So, I do not know why our prayers for healing are not answered.  But I do know this:  sometimes our prayers for healing are answered even when the person for whom we pray dies.  There can be a deep kind of healing that can take place only in death.  And I believe that sometimes there are things we can learn only when we grapple with suffering over a long period of time.

 

I want to tell you about my own experience of pleading with an “unjust judge”.  At the beginning of my next-to-last semester at divinity school in the fall of 1981, the bishop of Alabama informed me that he would not ordain me.  He gave no reason then and has never given any reason.  It was devastating to me to learn that something I had worked for for three years and had prayed for was not going to take place.  I was angry and depressed.  I was outraged not only at the bishop but also at God.  So, unable to be ordained, I worked for a couple of years, then I received a small fellowship to study at Scotland’s University of St. Andrews and began work on my Ph.D.  I lived in Great Britain for almost three and a half years, and when I finished my Ph.D. I returned to the States and taught for a few years.  Finally, the bishop who had turned his back on me retired, and the Diocese of Alabama elected a new bishop.  Suddenly, all the doors that had been closed to me swung wide open; I was accepted into the ordination process and was ordained first deacon and then priest.  But in the years between finishing my Master of Divinity and being ordained, I not only acquired a doctorate and the invaluable experience of teaching in a university, I became a very different person.  I became much less rigid and dogmatic.  I learned to accept the fact that there are things we cannot understand and cannot change, however painful and puzzling they are.  I think I became warmer and more accessible.  And I know that I became much more sympathetic and empathetic to others who struggle with suffering and pain in their lives. 

 

In God’s infinite, mysterious, and often frustrating wisdom I believe that God knew that I needed to struggle, pray, and come up against closed and locked doors for ten years before being ordained.  I am a better priest for having had to wait ten years, and God knew that.  What I went through I would not wish on anyone, but it was something I needed to go through.  So, as today’s gospel says, we “need to pray always and not to lose heart”.

 

Christ Church has been through a difficult season, a season of conflict. But I believe that someone, probably many of you have been praying and not losing heart. They have been praying constantly and fervently for this parish. 

 

I hope that you are praying daily for Christ Church to grow.  That’s not a selfish prayer.  There are thousands of spiritually hungry people in this community and Christ Church can offer them spiritual nourishment.  That’s no more selfish than for someone who maintains a shelter for the homeless to pray that persons without a home would find a way to his shelter. 

 

I hope that you are praying daily that Christ Church  will develop and expand its ministry to the community.  Of course, to pray that prayer implies a commitment to support those ministries with your time and money.

 

And I hope that you are praying for our stewardship campaign and praying about your own pledge to Christ Church.

 

Does God hear and answer prayer?  Of course, but God answers our prayers in God’s time and on God’s schedule, not ours.  Phillips Brooks once remarked that we “think [our] prayer unanswered when really God not merely is answering it, but has been answering it for years, before ever it knew enough of itself to be prayed.”  (Philips Brooks, "The Silence of Christ", p. 131, in The Light of the World (1904).)

 

And the kind of prayer that we pray makes a difference.  Perhaps the most important thing that you can notice about the parable of the unjust judge is the precise nature of the petition that the woman brought to the unjust judge.  Her plea was this, “Grant me justice.”  And Jesus concluded the parable by saying, “Will not God grant justice to his chosen ones who cry to him day and night?… I tell you, God will quickly grant justice to them.” 

 

God promises us justice.  In other words, God promises to give us what we need, not what we want.

 

 

 

Sunday, October 06, 2013

There is still a vision (J. Barry Vaughn, Oct. 6, 2013)

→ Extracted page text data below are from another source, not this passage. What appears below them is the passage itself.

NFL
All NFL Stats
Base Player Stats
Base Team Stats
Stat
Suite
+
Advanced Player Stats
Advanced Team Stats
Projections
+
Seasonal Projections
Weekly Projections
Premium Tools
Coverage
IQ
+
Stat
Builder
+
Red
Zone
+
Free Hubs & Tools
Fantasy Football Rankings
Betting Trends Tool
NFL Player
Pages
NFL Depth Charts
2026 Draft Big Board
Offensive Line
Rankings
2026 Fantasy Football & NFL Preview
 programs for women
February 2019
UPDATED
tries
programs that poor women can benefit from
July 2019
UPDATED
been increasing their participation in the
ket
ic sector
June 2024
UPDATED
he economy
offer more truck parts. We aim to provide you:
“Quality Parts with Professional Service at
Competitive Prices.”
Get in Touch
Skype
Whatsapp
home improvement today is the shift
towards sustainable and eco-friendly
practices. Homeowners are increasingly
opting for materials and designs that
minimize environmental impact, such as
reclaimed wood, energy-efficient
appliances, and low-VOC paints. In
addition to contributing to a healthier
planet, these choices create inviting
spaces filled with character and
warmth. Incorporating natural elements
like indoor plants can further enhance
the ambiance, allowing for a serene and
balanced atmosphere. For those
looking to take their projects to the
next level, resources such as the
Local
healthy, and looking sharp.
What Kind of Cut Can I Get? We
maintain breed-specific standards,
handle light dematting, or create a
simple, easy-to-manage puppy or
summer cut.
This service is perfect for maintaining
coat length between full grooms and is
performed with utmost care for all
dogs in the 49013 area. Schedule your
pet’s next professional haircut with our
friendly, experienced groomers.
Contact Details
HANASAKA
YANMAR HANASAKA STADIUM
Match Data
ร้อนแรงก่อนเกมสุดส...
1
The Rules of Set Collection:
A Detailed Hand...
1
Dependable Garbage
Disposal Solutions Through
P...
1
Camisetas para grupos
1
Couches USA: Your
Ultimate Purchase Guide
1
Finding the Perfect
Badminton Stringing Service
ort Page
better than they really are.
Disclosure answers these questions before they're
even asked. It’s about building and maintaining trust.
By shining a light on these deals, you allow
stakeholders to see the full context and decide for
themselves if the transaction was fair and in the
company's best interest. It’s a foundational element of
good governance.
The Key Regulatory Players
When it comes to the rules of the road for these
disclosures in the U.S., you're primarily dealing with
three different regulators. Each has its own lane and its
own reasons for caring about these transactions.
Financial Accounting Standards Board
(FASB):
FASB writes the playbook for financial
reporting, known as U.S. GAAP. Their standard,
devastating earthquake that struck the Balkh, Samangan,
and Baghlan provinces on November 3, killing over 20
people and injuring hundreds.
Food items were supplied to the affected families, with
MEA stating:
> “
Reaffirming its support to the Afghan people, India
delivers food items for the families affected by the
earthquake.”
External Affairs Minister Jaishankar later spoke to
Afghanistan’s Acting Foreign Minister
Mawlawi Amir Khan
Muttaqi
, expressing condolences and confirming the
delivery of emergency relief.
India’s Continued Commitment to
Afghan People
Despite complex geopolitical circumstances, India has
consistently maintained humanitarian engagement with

Habakkuk had a problem. No, I don't mean a name recognition problem, although he certainly had that. Not many Christians of any denomination would be able to identify the name Habakkuk, and even Old Testament scholars are uncertain about the meaning of his name.

 

What we do know is this: Habakkuk lived in Judah, the southern kingdom in the 6th century before Christ and was a contemporary of Jehoiakim, the last king of Judah before the Babylonian invasion.

 

We know this because of the way the book of Habakkuk begins.

 

God gave the prophet Habakkuk, a disturbing vision.  "Habakkuk", God said, "I am rousing the Chaldeans, a fierce and impetuous nation, who march through the breadth of the earth to seize dwellings not their own.... They all come for violence... they gather captives like sand.  At kings they scoff... they laugh at every fortress... they sweep by like the wind... their own might is their god!" (Hab. 1.6-11)

 

It is not a coincidence that the Chaldeans occupied the same territory occupied today by Iraq.  There seems to be something violent and warlike in the character of the people of that region.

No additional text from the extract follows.